Not all representation types are appropriate for all item content types.

Re-Processing Content

Content is automatically re-processed every time it is uploaded. However, there may be times when you want to re-process some or all of the content in a project without re-uploading the content. For example:

  • The project's document type associations are modified, and you need to re-process XML content using the newly-available document types.
  • Preview stylesheets or metadata rules are updated.
  • After a Titania Delivery upgrade with new content processing capabilities.
  • Content linked from a DITA map is updated.
  • Necessitating the regeneration of contextualized copies.

You can re-process content at the project, folder, or file level using the Re-Process Files button ().

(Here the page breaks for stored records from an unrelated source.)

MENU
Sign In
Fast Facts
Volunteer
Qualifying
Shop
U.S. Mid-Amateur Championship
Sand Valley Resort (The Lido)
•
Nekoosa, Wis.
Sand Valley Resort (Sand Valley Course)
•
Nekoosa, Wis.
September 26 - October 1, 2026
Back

At the project and folder level, this button has a menu with two options:

  • Re-Process Updated files will reprocess only files with the Children Modified flag set to 'true'.
  • Re-Process All files will reprocess all files in the project or folder unconditionally.
  • Delete Project Search index and Re-Process All files will delete all search records for the project before reprocessing all files. The search index will be rebuilt during processing.
    Note: This action will disrupt the portal display of project contents and make search results unreliable while files are being reprocessed.

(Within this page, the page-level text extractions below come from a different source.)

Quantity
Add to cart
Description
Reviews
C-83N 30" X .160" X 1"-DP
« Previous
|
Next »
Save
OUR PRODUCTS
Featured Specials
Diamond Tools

As a general rule, it's a good idea to re-process updated files whenever you upload topics without also uploading new versions of the maps that reference them.

Note: If you notice bizarre behavior within a project or a portal, a good first step in troubleshooting the problem is to reprocess the specific project or all projects associated with the Portal. If search results include items that no longer exist in the project, deleting the project search index will resolve that problem.